As interest grows in the therapeutic potential of psychedelics, the role of pharmacists in ensuring safe, effective, and ethically sound care is becoming increasingly important. In this interview with Pharmacy Times®, Manish Agrawal, MD, co-founder and CEO of Sunstone Therapies and a leader in psychedelic research in oncology, discusses ongoing efforts to develop standardized protocols for psilocybin and MDMA administration.

Agrawal reflects on the evolving care team dynamics in psychedelic therapy and the unanswered questions around provider roles in this novel space. He shares insights from his team’s extensive experience with MDMA through expanded access, including more than 100 treatment sessions, and comments on the drug’s unique relational properties. Agrawal also previews an upcoming study comparing psilocybin and ketamine in patients with cancer and offers perspective on MDMA’s potential applications in settings beyond palliative care—including conflict resolution.

Pharmacy Times: Since you last spoke to Pharmacy Times in April 2023 about pharmacists' role in handling psilocybin and Risk Evaluation and Mitigation Strategy (REMS) programs, have you worked with pharmacy teams to develop standardized protocols?
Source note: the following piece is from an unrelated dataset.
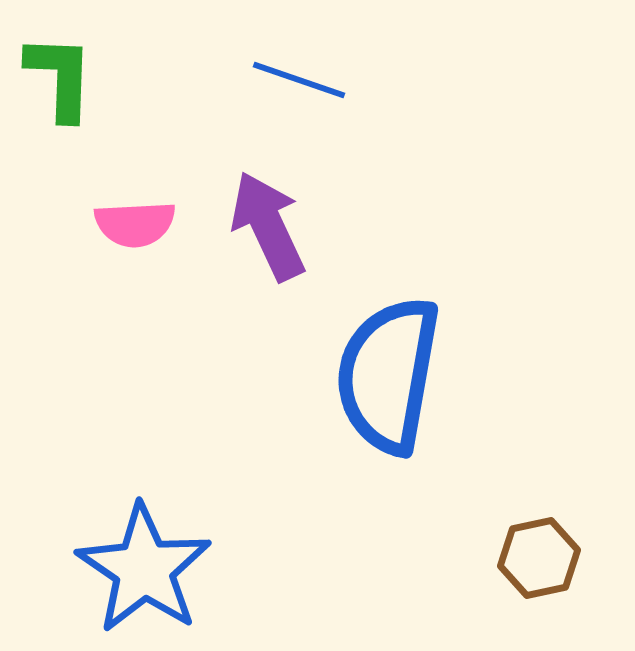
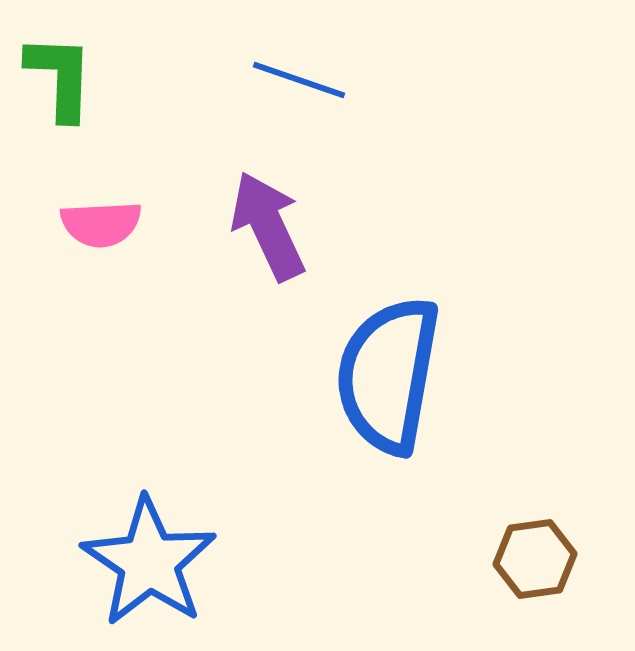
pink semicircle: moved 34 px left
brown hexagon: moved 4 px left, 1 px down; rotated 4 degrees clockwise
blue star: moved 5 px right, 7 px up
Manish Agrawal, MD: We've been in conversation, and we've developed our approaches. It's not been formalized yet, as the drugs aren't approved or are not close to that, but we are thinking more and more about that, and that's going to be a really important process for us to think through, because it is both the therapist, the patient, and how do you qualify him without it being burdensome but also providing safety. So, we're actually deep in conversations with our partners here on that.

Pharmacy Times: Are pharmacists at your site involved in therapy planning or integration beyond dispensing—such as in patient education or safety monitoring?

Agrawal: Not formally, but certainly with patient education, it's becoming more of a role. It's a good question, because [who] does this fall onto? Is it the pharmacist? Is it the therapist? Is it the investigator? Is it the navigator? So that's a question that we've been actually working to answer. We recognize that is education is needed, and ongoing involvement is needed, and [who] that falls into is an open question, and I think it's a good point that the pharmacist might be the ideal person to be part of the care team that could do that.

Pharmacy Times: Would you be able to speak to the potential of ketamine and/or MDMA for the palliative setting for patients with cancer, and are you aware of research investigating these drugs for this setting?

Mushrooms containing psilocybin growing in the forest. Image Credit: © Sergei - stock.adobe.com

Mushrooms containing psilocybin growing in the forest. Image Credit: © Sergei - stock.adobe.com

Agrawal: So, we have one study using MDMA for cancer patients and a family member or significant other. I'm not aware of any MDMA studies that are ongoing looking at this in palliative care. There was one small study published that had mixed results. Then with ketamine, again, there's been reports of it being potentially beneficial, but I've not seen any formal study.

The study that we're going to be embarking on will compare ketamine to psilocybin, and that's the first study that I'm aware of that will do something like that.

Pharmacy Times: Beyond palliative care, what are your thoughts on the potential for the use of MDMA for conflict resolution?

Agrawal: Yeah, happy to answer that. We actually have extensive experience with MDMA. We were an expanded access site for Lykos Therapeutics and conducted over 100 MDMA sessions. So, we probably have now conducted close to 150 just MDMA sessions. So, we have a fair amount of experience with it. I think it's really it's not surprising to me. It's promising because it's a very relational drug, and what we see is that it helps people feel less fearful and open up and feel into their heart and have more empathy for themselves as well as for others and [it] facilitates conversation.

I think it's one of the ways that it's so effective in PTSD, is that participants are able to feel safe and [are] able to then relate to the therapist and talk through some of their experiences. In that way, it's such a relational medication that I'm not surprised that it could be effective in a setting like that, if it's appropriately used.